Autonomous exploration and mapping of unseen environments is a challenging topic for mobile robots. It involves several non-trivial tasks such as observing the environment by utilizing sensory information, localization, abstracting sensory data into useful information and leveraging that information to navigate and map the environment using collision-free paths.
There are several methods in literature to address these problems, however, most methods are not suitable for real-life applications where the environment is complex and dynamic. They either require complex logic about obstacles and a priori information about the environment or require human assistance in order to achieve the goals.
A relatively new approach in the field of mobile robots is reinforcement learning (RL). RL can be described as a paradigm where an agent learns from it's environment by taking actions and receiving some predefined reward based on how good that action was.
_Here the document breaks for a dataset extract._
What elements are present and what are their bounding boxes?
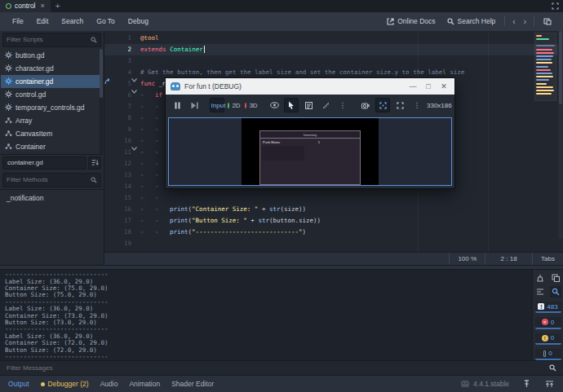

The goal of RL can be described by the maximization of this expected cumulative reward. In order for this to work, the environment has to be described as a Markov Decision Process (MDP). If this is possible, we can solve the MDP and navigate the environment successfully by finding an optimal behaviour policy using iterative solution methods. In addition to RL, Simultaneous localization and Mapping (SLAM) techniques will be used to construct a map of the environment and help the robot localize within the given map.
The main goal of this project is to construct a map and navigate an unseen environment using RL and SLAM approach with the constraint of utilizing no a priori knowledge about the environment. To achieve this a Deep deterministic Policy Gradient algorithm will be used in a realistic simulation environment.